Skip to: Description  ·  Claims  · Patent History  ·  Patent History
Description
FIELD OF THE INVENTION

The present invention relates to memory devices generally and, more particularly, to a circuit and/or method for implementing a power saving technique in a content addressable memory during compare operations.

BACKGROUND OF THE INVENTION

Conventional content addressable memories (CAMs) consume large amounts of power during compare operations. The power used during compares is more than the power used during read or write operations. In most CAM memories, a vast majority of the time is spent doing compares. Reducing overall power usage for a compare helps reduce overall maximum power. FIG. 1 shows a circuit 10 illustrating a conventional wordline driver 12 and a conventional CAM cell 14.

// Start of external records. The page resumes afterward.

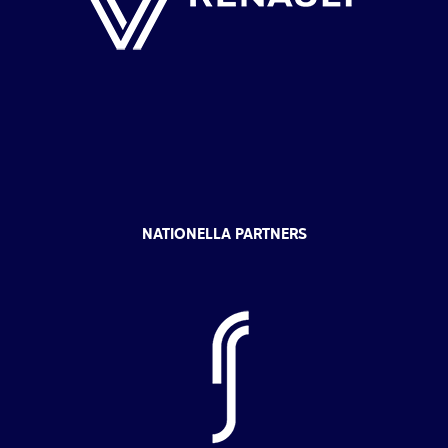
NATIONELLA PARTNERS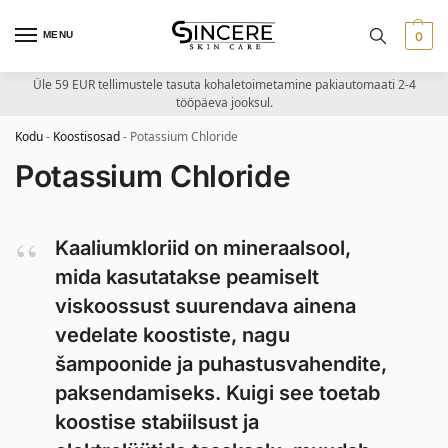
MENU
0
Üle 59 EUR tellimustele tasuta kohaletoimetamine pakiautomaati 2-4
tööpäeva jooksul.
Kodu
-
Koostisosad
-
Potassium Chloride
Potassium Chloride
Kaaliumkloriid on mineraalsool,
mida kasutatakse peamiselt
viskoossust suurendava ainena
vedelate koostiste, nagu
šampoonide ja puhastusvahendite,
paksendamiseks. Kuigi see toetab
koostise stabiilsust ja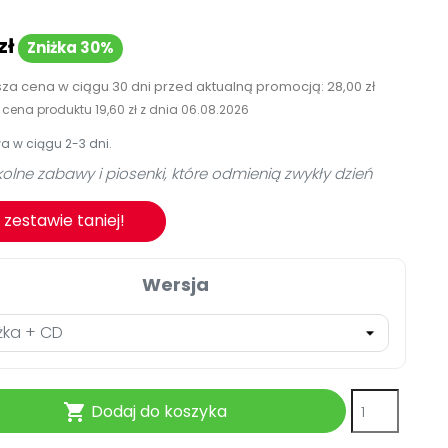
TikTok
Zobacz nas na TikToku
Nowości
wej
Książka (dla) Przedszkolaka
zł
Zniżka 30%
Promowanie czytelnictwa
Zapowiedzi
YouTube
zkoli
sza cena w ciągu 30 dni przed aktualną promocją:
28,00 zł
Filmy edukacyjne
Polecamy
a cena produktu
19,60 zł
z dnia
06.08.2026
osk Online.
Promocje
 w ciągu 2-3 dni.
i.
Akredytacja Małopolskiego
olne zabawy i piosenki, które odmienią zwykły dzień
Archiwalne numery
zestawie taniej!
Pomoc
Wersja
Dodaj do koszyka
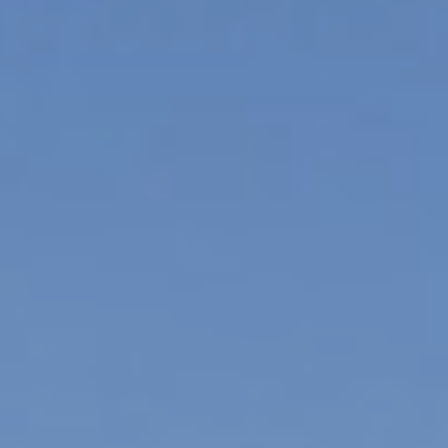
Skwer Witosa w Piastowie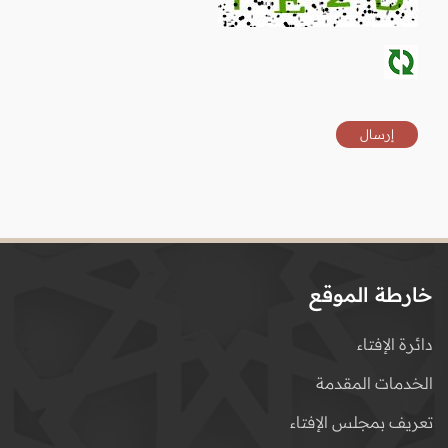
خارطة الموقع
دائرة الإفتاء
الخدمات المقدمة
تعريف بمجلس الإفتاء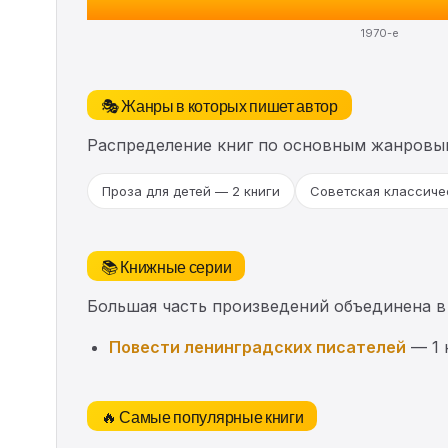
1970-е
🎭 Жанры в которых пишет автор
Распределение книг по основным жанровы
Проза для детей — 2 книги
Советская классичес
📚 Книжные серии
Большая часть произведений объединена в
Повести ленинградских писателей
— 1 
🔥 Самые популярные книги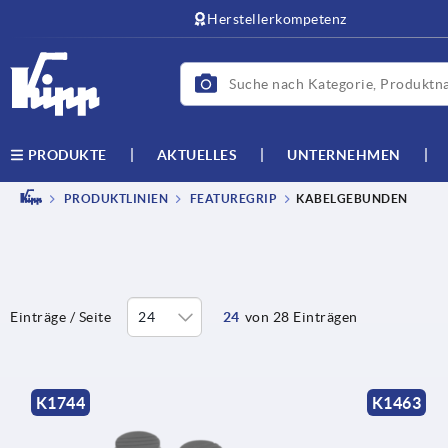
Herstellerkompetenz
AKTUELLES
UNTERNEHMEN
PRODUKTE
PRODUKTLINIEN
FEATUREGRIP
KABELGEBUNDEN
Einträge / Seite
24
von 28 Einträgen
K1744
K1463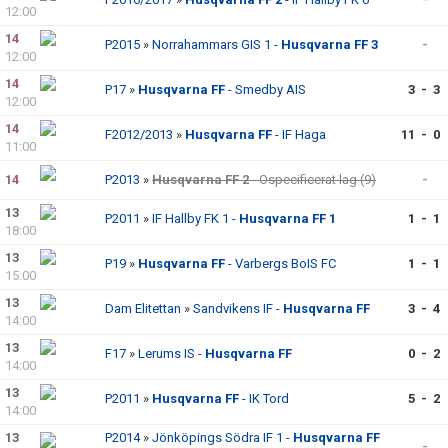
12:00
14
P2015
»
Norrahammars GIS 1 -
Husqvarna FF 3
-
12:00
14
P17
»
Husqvarna FF
- Smedby AIS
3 - 3
12:00
14
F2012/2013
»
Husqvarna FF
- IF Haga
11 - 0
11:00
14
P2013
»
Husqvarna FF 2
- Ospecificerat lag (9)
-
13
P2011
»
IF Hallby FK 1 -
Husqvarna FF 1
1 - 1
18:00
13
P19
»
Husqvarna FF
- Varbergs BoIS FC
1 - 1
15:00
13
Dam Elitettan
»
Sandvikens IF -
Husqvarna FF
3 - 4
14:00
13
F17
»
Lerums IS -
Husqvarna FF
0 - 2
14:00
13
P2011
»
Husqvarna FF
- IK Tord
5 - 2
14:00
13
P2014
»
Jönköpings Södra IF 1 -
Husqvarna FF
-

Conventional approaches to reducing power used by a CAM include using MOSFET devices having different voltage thresholds VT to reduce leakage in non-critical circuitry or using pre-search techniques to reduce the total number of bits that have to be searched. The mixed voltage threshold VT solution is implemented in silicon and is used for all compare, read and write operations. Reducing power during all operations will reduce the overall performance (speed) of the CAM. Also, the read/write circuitry can only be slowed down so far. Even though most CAM operations are compares, the read/write functions still need to operate at the given design frequency. Using all high voltage threshold VT devices (for the largest static power savings) in a high-performance system is not practical.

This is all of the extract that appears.